Written by RKL Team | Dec 2, 2013 2:41:58 PM

Recently, I read a brief article by Lisa Anderson entitled “Business Process ROI.” I could not help but chuckle at my broad agreement with Anderson when she said that, while she endorsed the concept of “business process improvement,” she was “not a fan of what many term ‘business process improvement’ which turns into a wasted exercise of creating volumes of 1-inch [sic] thick binders of best practice processes that sit on the shelf and collect dust.” [1]

Bravo for that!

First on the list of Anderson’s tips was “Involve employees” and this immediately reminded me of the Toyota Way and what has come to be known as the Toyota Production System “House” diagram.

Sadly, a great many executives and managers today believe that their ERP (enterprise resource planning) system is the “heart of their enterprise.” People, to these misled managers, are secondary and replaceable components.

Between 1950 and the mid-2000’s, Toyota Motor Company managed to build a worldwide business enterprise which, by 2004, was making more profit than General Motors, Ford and Daimler-Chrysler combined. And its management did, for the most part, without either the computers or the capital available to the Big Three American auto manufacturers.

Involving People

Toyota accomplished this by relying upon people—upon their intuition and upon their innate desire to do a good job.

To this day, Toyota’s manufacturing floor remains, essentially, “a black box” to finance and accounting. Accounting knows the inputs to and outputs from manufacturing operations, but it does not concern itself with measuring “efficiencies” or “utilization.”

The finance department reaps the rewards—the profits—and measures the ROI (return on investment) of a system built on “involving people” in process improvement.

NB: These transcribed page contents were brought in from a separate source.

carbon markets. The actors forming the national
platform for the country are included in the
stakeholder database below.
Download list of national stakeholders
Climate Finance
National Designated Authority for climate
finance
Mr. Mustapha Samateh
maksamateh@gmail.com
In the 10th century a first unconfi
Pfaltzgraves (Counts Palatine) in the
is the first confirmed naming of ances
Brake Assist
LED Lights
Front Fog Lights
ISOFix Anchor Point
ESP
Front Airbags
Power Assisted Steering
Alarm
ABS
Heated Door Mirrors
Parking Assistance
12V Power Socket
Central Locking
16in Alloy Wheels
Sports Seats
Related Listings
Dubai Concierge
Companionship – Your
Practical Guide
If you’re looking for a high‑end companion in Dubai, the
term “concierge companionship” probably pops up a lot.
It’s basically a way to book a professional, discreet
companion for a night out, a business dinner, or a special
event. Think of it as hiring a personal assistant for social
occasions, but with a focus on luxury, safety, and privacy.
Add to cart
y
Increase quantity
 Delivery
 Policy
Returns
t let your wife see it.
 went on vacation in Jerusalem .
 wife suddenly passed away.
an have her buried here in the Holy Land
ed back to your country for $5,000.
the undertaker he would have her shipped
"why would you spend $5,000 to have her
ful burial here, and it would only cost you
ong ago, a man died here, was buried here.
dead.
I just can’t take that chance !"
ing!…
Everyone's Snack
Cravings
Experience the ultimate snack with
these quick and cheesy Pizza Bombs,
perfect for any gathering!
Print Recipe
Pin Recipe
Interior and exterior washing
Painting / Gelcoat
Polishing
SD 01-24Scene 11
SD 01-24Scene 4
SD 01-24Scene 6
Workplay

Beginning with the End in View

At Toyota, they begin every thought of “improvement” with the end in view. Their measure of quality is “the entire customer experience” in buying and owning a Toyota product. Therefore, even the profits reaped by Toyota and its supply chain participants do not come from focusing on short-term profits.

Instead, Toyota’s profits are a side-effect, in its view, of creating “fast, flexible processes that give customers what they want, when they want it, at the highest quality and affordable” prices. [2]

Driven by people with a long-term view—and a very successful one at that—Toyota works its supply chain in ways that sometimes seem counterintuitive ways to those caught up in cost-world thinking.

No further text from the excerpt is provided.